Within the United States, roaming revenues were about US$3.2 billion in 1998, or about 10 percent of the total carrier revenues. CTIA’s goal is to facilitate the concept of wireless as a mobile cordless phone that permits international long-distance landline replacement, Shaginaw said.

“Latin American and Asian operators can’t get the attention of U.S. operators on roaming,” said Daniel Ambrosini, senior manager of carrier operations for Sprint PCS. “This puzzles me, especially with (respect to) some of the more mature operators in North America.

“From a PCS perspective, it is important to start expanding into the international arena to generate more traffic on our network. We are just starting to focus on international roaming.”

Pegaso PCS, which recently launched commercial service in Tijuana, Mexico, expects to soon provide its customers with the opportunity to roam seamlessly on the Sprint PCS network in the United States, according to Alejandro Orvananos Alatorre, chief commercial officer.

“Essentially, for the first time, a U.S. and a Mexican customer will feel no difference when they roam, getting 100-percent digital technology wherever they go, so we are delivering on [the North American Free Trade Agreement],” he said. Both Sprint PCS and Pegaso PCS offer CDMA digital service. Pegaso is 33-percent owned by U.S.-based Leap Wireless.

Those North American carriers that so far have engaged in roaming agreements have had their attention focused on Europe, but they now are starting to look south toward Latin America, said Marienne Cordeiro Bernades, roaming product manager for Brazil’s BCP Telecomunicacoes, in which U.S.-based BellSouth is the major operating partner. In commercial operation for a year, the B-band carrier has more than 1 million customers, mostly in the Sao Paulo metro area. BCP planned to begin offering international roaming to its Sao Paulo subscribers in May.

Bernades said BCP estimates 1 percent of the wireless customers in the United Stares are international roamers.

International roaming today represents less than 5 percent of the revenues of American wireless carriers, said Michael S. Krier, director of the Latin America practice for The Strategis Group, Washington.

Based on consulting projects it has done for clients, Strategis estimates 50 million people will be global roamers in 2003, compared with 32 million in 1998.

Looking at cellular and PCS customers and the number of airline flights they take yearly, Krier said worldwide roaming revenues, which were US$9.2 billion in 1998 based on an average airtime rate of 60 cents per minute, will rise to US$11 billion in 2003, based on an assumed average airtime rate of 45 cents per minute. The Strategis model assumes each of the 50 million global roamers will travel abroad six times per year on trips averaging four days each, and they will use their wireless phones an average of 20 minutes daily for international calls.

Availability of phones that operate on multiple radio-frequency standards is critical to the proliferation of roaming, Krier said. Ericsson and Nokia are planning to introduce their versions of world phones that can use six different wireless technologies soon, he added.

Nextel Communications, a trunked radio operator in the Americas that uses Motorola’s iDEN digital technology, is planning to introduce a handset capable of roaming onto GSM networks.

NTT DoCoMo has 25 million customers on its Japan-proprietary PDC network.
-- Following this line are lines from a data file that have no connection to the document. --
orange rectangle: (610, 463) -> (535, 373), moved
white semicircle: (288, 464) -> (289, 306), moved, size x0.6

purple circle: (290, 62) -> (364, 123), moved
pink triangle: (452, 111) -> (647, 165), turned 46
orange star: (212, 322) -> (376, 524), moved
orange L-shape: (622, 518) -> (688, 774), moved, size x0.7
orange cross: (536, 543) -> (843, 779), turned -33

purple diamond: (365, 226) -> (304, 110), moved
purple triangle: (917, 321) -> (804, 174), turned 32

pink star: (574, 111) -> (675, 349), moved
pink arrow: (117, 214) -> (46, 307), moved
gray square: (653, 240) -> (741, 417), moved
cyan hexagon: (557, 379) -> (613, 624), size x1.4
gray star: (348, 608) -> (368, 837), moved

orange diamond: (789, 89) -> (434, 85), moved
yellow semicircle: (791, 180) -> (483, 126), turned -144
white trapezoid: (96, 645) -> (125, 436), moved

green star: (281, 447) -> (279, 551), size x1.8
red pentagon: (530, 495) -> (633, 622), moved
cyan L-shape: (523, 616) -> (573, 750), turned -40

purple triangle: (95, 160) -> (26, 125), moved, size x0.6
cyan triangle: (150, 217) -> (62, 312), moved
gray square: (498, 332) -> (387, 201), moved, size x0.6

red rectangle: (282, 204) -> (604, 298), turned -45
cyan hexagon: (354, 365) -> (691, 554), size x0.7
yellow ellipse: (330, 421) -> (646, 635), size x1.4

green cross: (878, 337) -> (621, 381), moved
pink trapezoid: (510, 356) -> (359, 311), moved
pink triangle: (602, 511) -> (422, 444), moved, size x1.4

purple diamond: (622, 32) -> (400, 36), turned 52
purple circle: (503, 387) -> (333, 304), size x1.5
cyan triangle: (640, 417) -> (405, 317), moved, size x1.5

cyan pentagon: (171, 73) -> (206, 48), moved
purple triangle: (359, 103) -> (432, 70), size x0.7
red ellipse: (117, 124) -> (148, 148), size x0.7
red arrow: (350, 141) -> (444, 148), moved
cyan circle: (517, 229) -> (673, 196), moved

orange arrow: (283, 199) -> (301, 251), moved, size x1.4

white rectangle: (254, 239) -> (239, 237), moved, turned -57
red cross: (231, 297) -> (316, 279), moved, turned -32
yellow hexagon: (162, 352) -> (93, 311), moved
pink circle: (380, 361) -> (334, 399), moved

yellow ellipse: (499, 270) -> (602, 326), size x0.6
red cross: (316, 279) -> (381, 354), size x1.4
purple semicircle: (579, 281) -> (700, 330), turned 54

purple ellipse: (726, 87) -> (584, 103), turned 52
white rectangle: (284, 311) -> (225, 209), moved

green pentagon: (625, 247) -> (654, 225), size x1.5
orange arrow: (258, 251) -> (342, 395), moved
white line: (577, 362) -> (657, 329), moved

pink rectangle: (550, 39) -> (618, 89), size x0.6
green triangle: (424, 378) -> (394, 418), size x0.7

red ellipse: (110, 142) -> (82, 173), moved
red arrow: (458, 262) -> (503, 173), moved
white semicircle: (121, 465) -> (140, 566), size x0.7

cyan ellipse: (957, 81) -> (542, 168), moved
For the relatively few customers willing to pay a premium, DoCoMo has established a call-forwarding process so they can rent phones using local technologies in their destination cities and still get calls to their domestic numbers, said Takashi Tokita, executive director of global business development.

“DoCoMo plans to further simplify roaming through development of dual-mode handsets compatible with PDC and various other technologies,” he said.

For Tokita, the biggest impediment to global roaming isn’t so much incompatible wireless technologies as it is the lack of a “roaming broker” to facilitate such agreements among carriers in different countries.

“I don’t have a specific organization in mind, but we need to have a clearinghouse instead of each participating carrier having to negotiate bilateral agreements individually,” he said. “This would be an improvement for the whole industry.”